**Given records**:
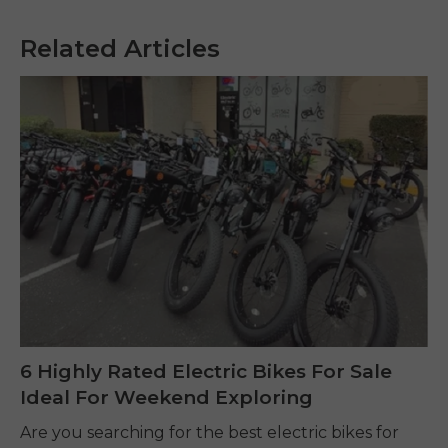
Related Articles
6 Highly Rated Electric Bikes For Sale
Ideal For Weekend Exploring
Are you searching for the best electric bikes for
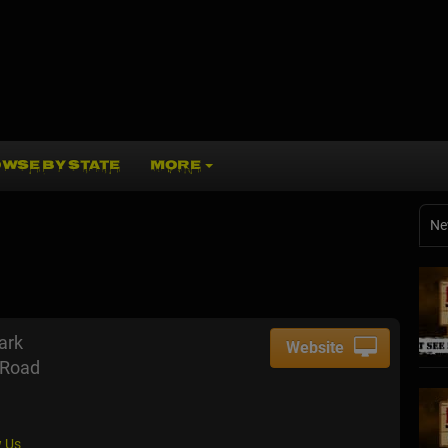
WSE BY STATE
MORE
Ne
ark
Website
 Road
 Us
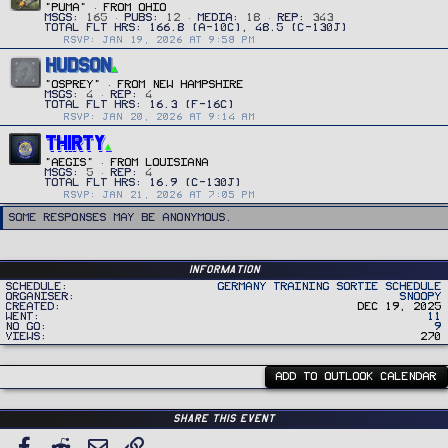
"PUMA"
·
FROM
OHIO
MSGS
165
PUBS
12
MEDIA
18
REP
343
RSVP: JAN 19, 2026 AT 9:58 PM
HUDSON
"OSPREY"
·
FROM
NEW HAMPSHIRE
MSGS
4
REP
4
RSVP: JAN 20, 2026 AT 9:14 AM
THIRTY
"Aegis"
·
FROM
LOUISIANA
MSGS
5
REP
4
RSVP: JAN 21, 2026 AT 7:05 PM
Some responses may be anonymous.
Information
Schedule
Germany Training Sortie Schedule
Organiser
Snoopy
Created
Dec 19, 2025
Went
11
No Go
9
Views
270
ADD TO OUTLOOK CALENDAR
Share this event
Facebook
Reddit
Email
Link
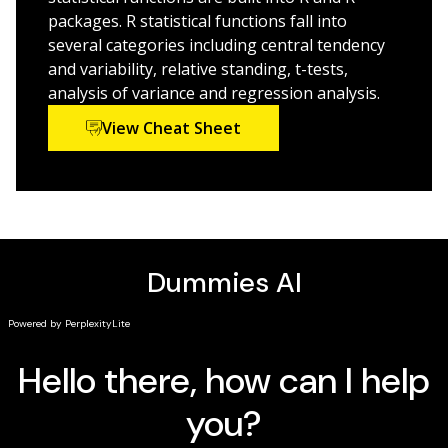
professionals, and the stat-curious.
packages. R statistical functions fall into
several categories including central tendency
and variability, relative standing, t-tests,
analysis of variance and regression analysis.
View Cheat Sheet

**What the task asks**:
For each line above that includes the word "RSVP", make a copy of that line.

**Response to this exercise**:
RSVP: JAN 19, 2026 AT 9:58 PM
RSVP: JAN 20, 2026 AT 9:14 AM
RSVP: JAN 21, 2026 AT 7:05 PM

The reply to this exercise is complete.